A Prayer for Travelers
- Author: Ruchika Tomar
- Language: English
- Genre: Literary fiction
- Publisher: Riverhead Books
- Publication date: July 9, 2019
- Publication place: United States
- Pages: 352
- Awards: PEN/Hemingway (2020)
- ISBN: 9780525537038

= A Prayer for Travelers =

2019 novel by Ruchika Tomar

A Prayer for Travelers is the debut novel of American writer Ruchika Tomar, published in 2019 by Riverhead Books. The novel won the 2020 PEN/Hemingway Award.

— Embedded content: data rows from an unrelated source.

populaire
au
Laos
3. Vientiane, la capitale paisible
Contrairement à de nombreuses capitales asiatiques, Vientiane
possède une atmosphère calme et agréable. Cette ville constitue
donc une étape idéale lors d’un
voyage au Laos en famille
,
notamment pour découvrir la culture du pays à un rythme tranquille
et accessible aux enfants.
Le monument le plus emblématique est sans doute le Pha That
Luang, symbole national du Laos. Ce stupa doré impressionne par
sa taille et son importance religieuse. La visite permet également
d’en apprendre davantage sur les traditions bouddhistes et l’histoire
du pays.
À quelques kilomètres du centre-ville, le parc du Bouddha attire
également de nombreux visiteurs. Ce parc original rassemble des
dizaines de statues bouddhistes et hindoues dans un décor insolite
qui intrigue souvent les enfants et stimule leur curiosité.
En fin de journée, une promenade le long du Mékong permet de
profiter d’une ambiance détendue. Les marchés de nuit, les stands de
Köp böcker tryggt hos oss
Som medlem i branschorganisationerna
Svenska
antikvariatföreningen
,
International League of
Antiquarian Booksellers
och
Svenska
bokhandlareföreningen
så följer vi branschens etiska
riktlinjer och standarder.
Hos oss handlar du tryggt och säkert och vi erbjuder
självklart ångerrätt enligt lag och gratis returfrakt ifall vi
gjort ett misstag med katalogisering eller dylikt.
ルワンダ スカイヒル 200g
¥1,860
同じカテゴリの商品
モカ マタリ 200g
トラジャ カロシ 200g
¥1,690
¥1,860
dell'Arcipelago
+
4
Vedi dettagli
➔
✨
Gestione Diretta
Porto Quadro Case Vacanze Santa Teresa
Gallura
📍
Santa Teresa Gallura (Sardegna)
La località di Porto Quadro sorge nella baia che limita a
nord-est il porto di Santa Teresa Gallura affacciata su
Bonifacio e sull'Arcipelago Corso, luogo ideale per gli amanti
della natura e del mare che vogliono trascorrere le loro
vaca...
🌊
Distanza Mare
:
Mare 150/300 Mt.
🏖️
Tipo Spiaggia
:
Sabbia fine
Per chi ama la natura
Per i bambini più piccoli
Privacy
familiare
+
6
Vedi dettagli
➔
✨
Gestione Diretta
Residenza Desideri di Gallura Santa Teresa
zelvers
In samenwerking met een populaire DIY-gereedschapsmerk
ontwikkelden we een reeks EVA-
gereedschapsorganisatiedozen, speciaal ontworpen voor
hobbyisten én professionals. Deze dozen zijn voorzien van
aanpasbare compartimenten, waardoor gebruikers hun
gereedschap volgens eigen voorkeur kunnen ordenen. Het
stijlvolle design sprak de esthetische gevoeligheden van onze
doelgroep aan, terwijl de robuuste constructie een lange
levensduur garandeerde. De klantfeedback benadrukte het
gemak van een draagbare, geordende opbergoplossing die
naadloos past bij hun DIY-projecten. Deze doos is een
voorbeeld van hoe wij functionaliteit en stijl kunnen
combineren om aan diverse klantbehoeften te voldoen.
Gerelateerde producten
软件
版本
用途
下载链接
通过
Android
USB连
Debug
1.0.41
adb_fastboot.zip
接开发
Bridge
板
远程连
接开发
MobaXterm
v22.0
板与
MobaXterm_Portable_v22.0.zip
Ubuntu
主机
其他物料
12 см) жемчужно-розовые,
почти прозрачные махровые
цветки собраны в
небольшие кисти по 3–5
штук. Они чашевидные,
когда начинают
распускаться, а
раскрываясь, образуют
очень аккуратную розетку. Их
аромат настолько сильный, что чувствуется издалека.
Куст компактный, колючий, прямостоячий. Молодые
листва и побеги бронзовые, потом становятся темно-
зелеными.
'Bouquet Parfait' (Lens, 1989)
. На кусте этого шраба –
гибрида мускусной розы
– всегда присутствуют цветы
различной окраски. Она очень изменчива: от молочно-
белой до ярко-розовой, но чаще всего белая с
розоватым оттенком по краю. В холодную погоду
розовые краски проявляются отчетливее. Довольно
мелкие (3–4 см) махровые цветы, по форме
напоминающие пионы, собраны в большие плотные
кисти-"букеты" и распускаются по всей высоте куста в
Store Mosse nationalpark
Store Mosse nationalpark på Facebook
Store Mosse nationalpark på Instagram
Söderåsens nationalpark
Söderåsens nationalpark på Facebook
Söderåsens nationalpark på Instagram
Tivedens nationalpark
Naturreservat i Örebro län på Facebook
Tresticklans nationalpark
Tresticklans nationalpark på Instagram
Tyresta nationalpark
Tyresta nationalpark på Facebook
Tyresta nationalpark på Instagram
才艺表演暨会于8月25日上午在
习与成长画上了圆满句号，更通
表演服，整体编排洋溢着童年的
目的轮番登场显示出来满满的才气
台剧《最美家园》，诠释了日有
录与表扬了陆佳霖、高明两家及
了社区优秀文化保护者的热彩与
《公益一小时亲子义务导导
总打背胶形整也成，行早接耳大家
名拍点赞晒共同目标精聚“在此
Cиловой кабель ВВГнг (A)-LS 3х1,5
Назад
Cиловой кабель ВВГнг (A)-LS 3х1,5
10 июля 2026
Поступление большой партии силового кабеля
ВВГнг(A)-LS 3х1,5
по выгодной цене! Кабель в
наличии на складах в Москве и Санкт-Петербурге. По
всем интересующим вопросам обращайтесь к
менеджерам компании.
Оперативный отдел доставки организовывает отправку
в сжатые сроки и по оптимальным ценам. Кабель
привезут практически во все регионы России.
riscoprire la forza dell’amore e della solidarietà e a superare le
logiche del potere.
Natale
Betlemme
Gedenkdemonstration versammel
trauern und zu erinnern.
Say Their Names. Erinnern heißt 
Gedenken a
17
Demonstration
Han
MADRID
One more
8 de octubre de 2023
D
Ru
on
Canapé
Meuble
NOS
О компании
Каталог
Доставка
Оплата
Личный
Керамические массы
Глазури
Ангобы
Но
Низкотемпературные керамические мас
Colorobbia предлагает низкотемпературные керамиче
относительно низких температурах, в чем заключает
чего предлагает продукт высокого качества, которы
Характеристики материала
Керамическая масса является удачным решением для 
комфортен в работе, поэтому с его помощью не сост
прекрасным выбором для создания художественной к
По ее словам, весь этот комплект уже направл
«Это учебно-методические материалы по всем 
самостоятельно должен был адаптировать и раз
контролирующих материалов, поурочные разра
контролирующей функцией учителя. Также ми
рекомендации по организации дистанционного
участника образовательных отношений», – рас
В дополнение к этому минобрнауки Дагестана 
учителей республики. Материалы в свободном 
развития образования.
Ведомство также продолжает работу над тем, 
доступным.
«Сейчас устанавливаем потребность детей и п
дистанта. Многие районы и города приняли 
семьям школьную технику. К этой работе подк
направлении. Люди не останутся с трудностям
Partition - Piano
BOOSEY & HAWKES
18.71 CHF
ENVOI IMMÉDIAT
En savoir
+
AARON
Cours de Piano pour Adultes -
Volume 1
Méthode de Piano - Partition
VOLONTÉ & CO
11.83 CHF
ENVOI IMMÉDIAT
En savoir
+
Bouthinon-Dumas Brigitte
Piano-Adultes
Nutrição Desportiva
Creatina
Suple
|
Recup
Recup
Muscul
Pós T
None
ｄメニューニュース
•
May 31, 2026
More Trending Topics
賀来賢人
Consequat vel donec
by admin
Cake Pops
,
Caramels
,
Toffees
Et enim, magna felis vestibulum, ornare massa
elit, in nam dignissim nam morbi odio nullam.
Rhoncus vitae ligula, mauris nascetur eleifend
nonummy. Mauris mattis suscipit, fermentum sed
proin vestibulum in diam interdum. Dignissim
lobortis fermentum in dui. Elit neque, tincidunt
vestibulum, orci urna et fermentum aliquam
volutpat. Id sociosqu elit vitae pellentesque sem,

It is a mystery and coming-of-age story, revolving around the friendship between two young women, Cale and Penny, who live in a small town near the California–Nevada border, and the sudden disappearance of one of them.

== Reception ==
Adrienne Gaffney in the San Francisco Chronicle described the book as "a portrait of two young women coming of age in a world full of hard men [...] where the brutality of the landscape is matched by the circumstances that her characters live in". Chris Vola on PopMatters gave a rating of 8/10 to the book, highlighting "the visual world that Tomar conjures, a marvelously drawn background of creosote and rabbitbrush, [...] with enough personality to rival any of the ragged souls who populate [...] gas stations, seedy bars, and hotel rooms." while at the same time suggesting that "ome of Tomar’s stylistic choices leave something to be desired".

The judges of PEN/Hemingway, awarding the book as best debut novel in 2020, called it "a remarkable piece of writing, astute in style and structure and also in the story that it tells."